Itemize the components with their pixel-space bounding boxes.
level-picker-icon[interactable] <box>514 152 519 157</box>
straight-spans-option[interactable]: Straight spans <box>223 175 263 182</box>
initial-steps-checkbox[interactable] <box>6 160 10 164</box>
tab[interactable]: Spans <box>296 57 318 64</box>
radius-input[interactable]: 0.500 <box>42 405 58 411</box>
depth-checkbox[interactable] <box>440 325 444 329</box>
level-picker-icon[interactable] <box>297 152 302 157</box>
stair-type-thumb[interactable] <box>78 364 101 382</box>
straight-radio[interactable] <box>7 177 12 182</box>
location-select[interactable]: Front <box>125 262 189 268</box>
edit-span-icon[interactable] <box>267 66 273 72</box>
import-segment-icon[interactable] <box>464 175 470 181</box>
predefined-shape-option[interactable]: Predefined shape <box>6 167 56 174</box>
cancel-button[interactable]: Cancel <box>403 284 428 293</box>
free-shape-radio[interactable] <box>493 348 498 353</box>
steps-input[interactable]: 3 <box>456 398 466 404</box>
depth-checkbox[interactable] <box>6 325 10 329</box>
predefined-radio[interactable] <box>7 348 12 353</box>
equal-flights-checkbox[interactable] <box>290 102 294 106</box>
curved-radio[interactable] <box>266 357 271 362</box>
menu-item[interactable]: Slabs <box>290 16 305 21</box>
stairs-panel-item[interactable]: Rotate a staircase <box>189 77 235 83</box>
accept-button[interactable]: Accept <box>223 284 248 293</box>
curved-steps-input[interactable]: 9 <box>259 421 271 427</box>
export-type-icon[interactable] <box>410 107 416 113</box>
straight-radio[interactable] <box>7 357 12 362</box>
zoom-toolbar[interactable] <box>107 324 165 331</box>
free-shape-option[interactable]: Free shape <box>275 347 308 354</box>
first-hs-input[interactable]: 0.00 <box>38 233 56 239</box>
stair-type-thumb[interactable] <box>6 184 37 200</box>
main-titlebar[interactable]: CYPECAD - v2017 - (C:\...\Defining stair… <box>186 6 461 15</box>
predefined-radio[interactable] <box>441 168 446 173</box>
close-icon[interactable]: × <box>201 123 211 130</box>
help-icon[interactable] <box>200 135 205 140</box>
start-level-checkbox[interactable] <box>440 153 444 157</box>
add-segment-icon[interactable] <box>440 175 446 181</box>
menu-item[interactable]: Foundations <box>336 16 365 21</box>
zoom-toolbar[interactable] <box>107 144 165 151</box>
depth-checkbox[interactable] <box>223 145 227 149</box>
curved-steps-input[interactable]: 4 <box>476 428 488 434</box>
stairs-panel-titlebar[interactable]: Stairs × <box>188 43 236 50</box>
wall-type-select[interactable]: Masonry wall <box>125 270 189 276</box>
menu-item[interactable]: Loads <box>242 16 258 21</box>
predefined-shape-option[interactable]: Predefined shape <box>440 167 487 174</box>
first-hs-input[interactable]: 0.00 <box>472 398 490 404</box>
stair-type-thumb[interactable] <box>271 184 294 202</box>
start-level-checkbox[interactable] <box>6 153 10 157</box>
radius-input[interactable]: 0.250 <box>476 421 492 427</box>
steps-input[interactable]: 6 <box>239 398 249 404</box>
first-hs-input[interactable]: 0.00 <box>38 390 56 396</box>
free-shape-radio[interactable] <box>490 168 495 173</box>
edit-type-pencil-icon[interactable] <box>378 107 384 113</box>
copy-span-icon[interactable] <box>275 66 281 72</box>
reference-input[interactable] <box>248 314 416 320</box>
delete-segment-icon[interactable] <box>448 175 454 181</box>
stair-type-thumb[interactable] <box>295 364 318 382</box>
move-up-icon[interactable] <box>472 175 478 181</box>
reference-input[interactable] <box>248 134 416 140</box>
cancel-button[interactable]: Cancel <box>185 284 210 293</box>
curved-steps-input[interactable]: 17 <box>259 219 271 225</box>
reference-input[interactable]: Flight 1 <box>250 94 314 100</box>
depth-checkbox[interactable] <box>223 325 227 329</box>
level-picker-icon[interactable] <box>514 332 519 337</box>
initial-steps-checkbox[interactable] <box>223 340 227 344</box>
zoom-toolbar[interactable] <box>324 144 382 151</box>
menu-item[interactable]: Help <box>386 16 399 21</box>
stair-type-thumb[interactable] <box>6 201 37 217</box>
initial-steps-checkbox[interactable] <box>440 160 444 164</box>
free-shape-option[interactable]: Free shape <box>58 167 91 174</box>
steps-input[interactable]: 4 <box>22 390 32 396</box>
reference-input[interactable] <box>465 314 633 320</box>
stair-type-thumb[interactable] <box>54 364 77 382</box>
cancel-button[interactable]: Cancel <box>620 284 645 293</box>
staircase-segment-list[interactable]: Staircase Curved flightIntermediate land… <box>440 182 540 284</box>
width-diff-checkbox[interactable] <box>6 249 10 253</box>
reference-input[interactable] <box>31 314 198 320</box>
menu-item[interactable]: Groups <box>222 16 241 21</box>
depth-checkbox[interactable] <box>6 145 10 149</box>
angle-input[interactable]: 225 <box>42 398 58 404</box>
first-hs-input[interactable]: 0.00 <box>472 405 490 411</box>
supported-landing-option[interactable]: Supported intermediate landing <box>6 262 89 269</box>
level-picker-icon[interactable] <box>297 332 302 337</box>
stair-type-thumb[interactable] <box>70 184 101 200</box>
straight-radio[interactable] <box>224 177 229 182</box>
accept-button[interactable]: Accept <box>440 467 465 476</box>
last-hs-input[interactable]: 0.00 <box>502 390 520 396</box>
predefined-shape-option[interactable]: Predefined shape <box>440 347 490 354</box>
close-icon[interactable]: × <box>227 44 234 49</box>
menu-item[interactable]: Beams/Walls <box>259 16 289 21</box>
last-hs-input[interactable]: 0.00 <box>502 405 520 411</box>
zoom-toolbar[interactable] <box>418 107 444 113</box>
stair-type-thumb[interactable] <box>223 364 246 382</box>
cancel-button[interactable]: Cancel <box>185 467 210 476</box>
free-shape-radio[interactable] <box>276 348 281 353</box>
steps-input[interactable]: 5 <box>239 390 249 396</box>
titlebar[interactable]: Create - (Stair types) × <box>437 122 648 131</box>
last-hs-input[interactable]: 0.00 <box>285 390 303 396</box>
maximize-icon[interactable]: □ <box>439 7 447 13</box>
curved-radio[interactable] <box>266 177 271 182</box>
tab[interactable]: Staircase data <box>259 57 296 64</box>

* [Brief] Please state how many lines in the records contain the word "button", and give only that number.

* [Solution to this exercise] 6